Daily Basis #41 - Boberski i action RPG

Daily Basis #41 – Boberski i action RPG

Ostatnio trochę odpuściłem visual novel i japoński klimat w ogóle. Nastąpiło przesycenie tematem, co nie jest niczym dziwnym i dzieje się w miarę regularnie. Z racji tego, że zamiast grania nie zajmę się szydełkowaniem, czy innym rzeźbiarstwem artystycznym, po prostu zmieniłem kontynent z Azjii na Europę.

Produkcja, w która ostatnio nacyndalam to Vampyr, osadzona w międzywojennym Londynie, dokładnie w 1918 roku. Klimat rozgrywki, prezentacja miasta i fabuła mega przypadły mi do gustu.
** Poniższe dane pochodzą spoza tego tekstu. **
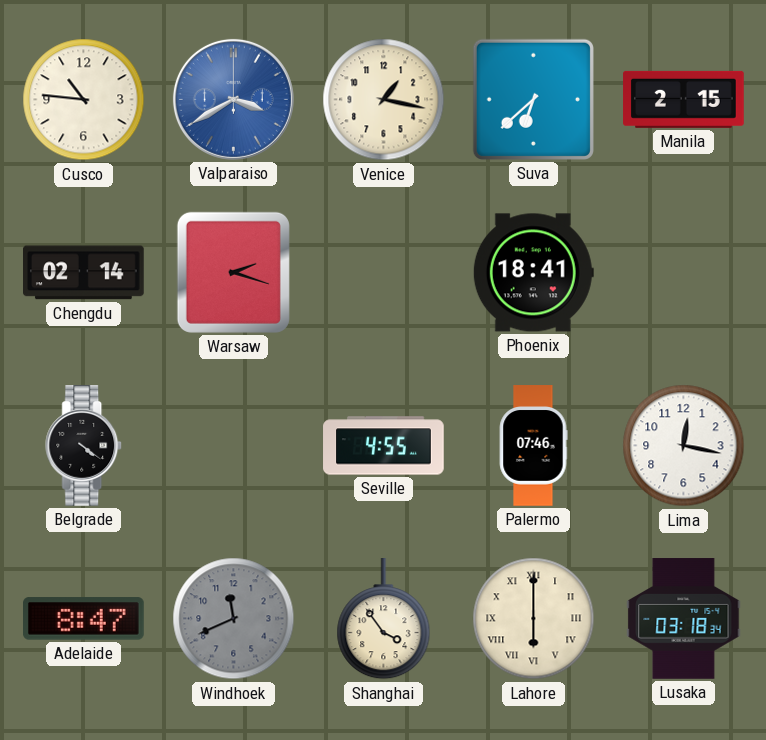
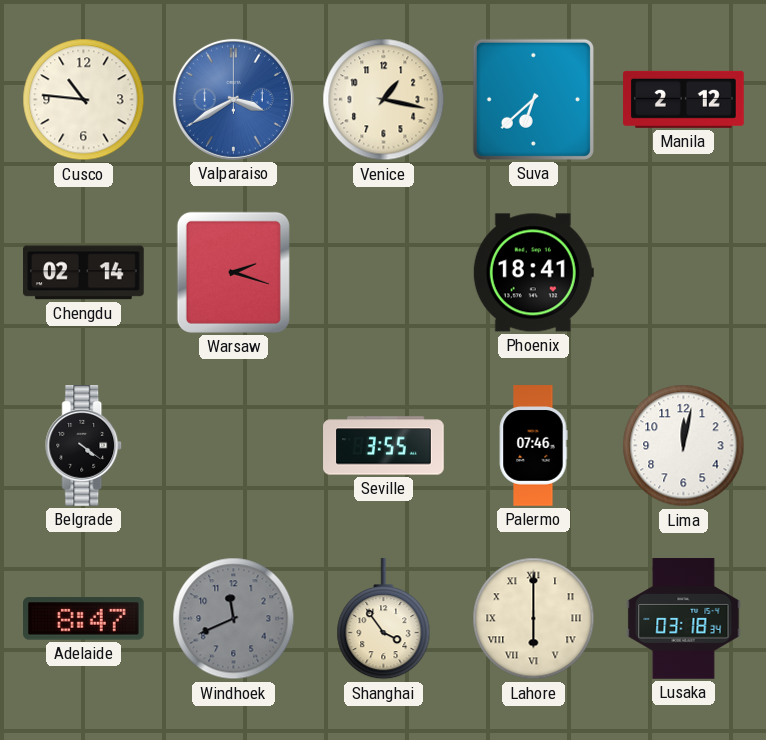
Manila: 2:15 -> 2:12
Seville: 4:55 -> 3:55
Lima: 12:17 -> 12:02
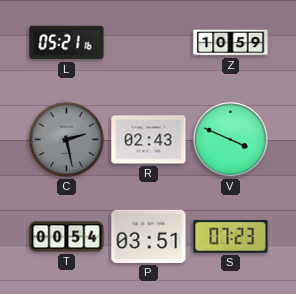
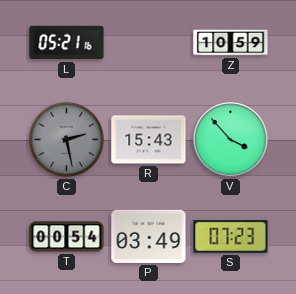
R: 02:43 -> 15:43
V: 3:49 -> 3:53
P: 03:51 -> 03:49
Dokładnie o wszystkim przeczytacie w jutrzejszej recenzji – to znaczy mam nadzieję, że przeczytacie bo jeszcze nie została skończona. Jakoś mam mentalnego i fizycznego lenia, dużo większego niż zazwyczaj. Niemniej trzymajcie kciuki!

Ten weekend ogólnie upłynie pod znakiem konsoli: Trik ciśnie w Overwatch, ja we wspomnianego Vampyra, Masza… eee jest kotem, więc nie umie trzymać pada, za to siedzi i z zainteresowaniem patrzy się w TV. Taki piękny rodzinny obrazek, aż się łezka w oku kręci. Pogoda niestety chujowa – ciągle pada i z dnia na dzień jest coraz zimniej zimno. Dziś jednak mamy powód do odrobiny radości: knajpa z kurczakami niedaleko naszego bloku od wczoraj rozszerzyła swoje menu o 9 pozycji. Trik i ja byliśmy aktywnymi testerami w czasie przygotowań, teraz zapewne będziemy aktywnymi klientami. Naturalnym wnioskiem jest, że dzisiejszy obiad w Expijowie sponsoruje Darek!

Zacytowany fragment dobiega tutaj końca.